Ce fut dans le concile de Ferrare, opposé par Eugène IV au concile de Bâle, que Jean Paléologue et son patriarche furent d’abord reçus. L’empereur grec et son clergé, dans leur soumission réelle, gardèrent en apparence la majesté de leur empire et la dignité de leur Église. Aucun de ces fugitifs ne baisa les pieds du pape ; ils avaient en horreur cette cérémonie, reçue par les empereurs d’Occident, qui se disaient souverains du pape. Cependant on avait, dans les premiers siècles, baisé les pieds des évêques grecs.

Paléologue et ses prélats suivent le pape de Ferrare à Florence. Il y est solennellement décidé et convenu par les représentants des Églises latine et grecque que « le Saint-Esprit procède du Père et du Fils par la production d’inspiration ; que le Père communique tout au Fils, excepté la paternité ; et que le Fils a de toute éternité la vertu productive, par laquelle le Saint-Esprit procède du Fils comme du Père ».

Le grand point intéressant et glorieux pour Rome était l’aveu de sa primatie. Le pape fut solennellement reconnu, le 6 juillet, pour le chef de l’Église universelle.

Cette union des Grecs et des Latins fut, à la vérité, désavouée bientôt après par toute l’Église grecque. La victoire du pape Eugène fut aussi vaine que les subtilités métaphysiques sur lesquelles on disputait.

Dans le même temps qu’il rend ce service aux Latins, et qu’il finit, autant qu’il est en lui, le schisme de l’Orient et de l’Occident, le concile de Bâle le dépose du pontificat, le déclare rebelle, simoniaque, schismatique, hérétique, et parjure.

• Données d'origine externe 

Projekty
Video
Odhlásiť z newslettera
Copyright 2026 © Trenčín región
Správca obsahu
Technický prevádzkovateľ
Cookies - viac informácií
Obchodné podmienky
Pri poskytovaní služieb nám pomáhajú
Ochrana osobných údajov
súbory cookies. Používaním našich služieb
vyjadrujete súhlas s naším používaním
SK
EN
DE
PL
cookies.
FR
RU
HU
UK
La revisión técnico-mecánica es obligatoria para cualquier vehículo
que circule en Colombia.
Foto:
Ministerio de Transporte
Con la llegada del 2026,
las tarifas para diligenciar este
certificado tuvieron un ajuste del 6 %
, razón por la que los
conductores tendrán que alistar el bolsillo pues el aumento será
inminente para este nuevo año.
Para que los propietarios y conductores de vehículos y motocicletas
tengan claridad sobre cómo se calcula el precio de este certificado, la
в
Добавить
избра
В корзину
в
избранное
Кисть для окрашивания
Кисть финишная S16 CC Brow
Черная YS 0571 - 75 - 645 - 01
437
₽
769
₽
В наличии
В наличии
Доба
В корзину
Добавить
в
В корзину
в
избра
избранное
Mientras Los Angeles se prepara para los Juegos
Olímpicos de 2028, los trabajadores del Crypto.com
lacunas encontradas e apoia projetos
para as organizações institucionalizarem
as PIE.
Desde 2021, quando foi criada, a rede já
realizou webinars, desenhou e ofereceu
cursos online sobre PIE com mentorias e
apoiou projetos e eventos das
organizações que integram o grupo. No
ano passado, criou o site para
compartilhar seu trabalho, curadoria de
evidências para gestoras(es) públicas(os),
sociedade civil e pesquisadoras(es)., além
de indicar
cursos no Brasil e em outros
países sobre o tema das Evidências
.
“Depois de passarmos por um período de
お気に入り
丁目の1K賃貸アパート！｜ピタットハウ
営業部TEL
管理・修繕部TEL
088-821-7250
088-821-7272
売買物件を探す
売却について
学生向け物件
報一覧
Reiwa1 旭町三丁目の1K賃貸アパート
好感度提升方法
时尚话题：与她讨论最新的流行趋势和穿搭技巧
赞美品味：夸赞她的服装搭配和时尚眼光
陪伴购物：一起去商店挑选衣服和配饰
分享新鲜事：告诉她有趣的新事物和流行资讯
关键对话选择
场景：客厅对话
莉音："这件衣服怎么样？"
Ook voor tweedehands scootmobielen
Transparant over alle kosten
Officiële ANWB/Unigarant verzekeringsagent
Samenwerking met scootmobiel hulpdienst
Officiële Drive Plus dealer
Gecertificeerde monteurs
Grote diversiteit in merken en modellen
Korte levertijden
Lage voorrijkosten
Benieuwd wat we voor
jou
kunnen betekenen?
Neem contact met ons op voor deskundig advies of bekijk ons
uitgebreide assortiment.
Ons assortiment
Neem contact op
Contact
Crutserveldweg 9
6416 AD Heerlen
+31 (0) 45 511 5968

Il faut avouer que les Pères de Bâle agirent quelquefois comme des factieux imprudents, et qu’Eugène se conduisit comme un homme habile. Mais c’était un grand exemple des inconséquences qui gouvernent le monde, que la religion chrétienne étant née et détruite en Judée, le chef de cette religion, souverain à Rome, fût jugé et condamné en Suisse.

On ne doit pas oublier que Paléologue, de retour à Constantinople, fut si odieux à son Église, pour l’avoir soumise à Rome, que son propre fils lui refusa la sépulture.

Cependant les Turcs avancent jusqu’à Semendria en Hongrie. Au milieu de ces alarmes, Albert d’Autriche, dont on attendait beaucoup, meurt le 27 octobre, laissant l’empire affaibli, comme il l’avait trouvé, et l’Europe malheureuse.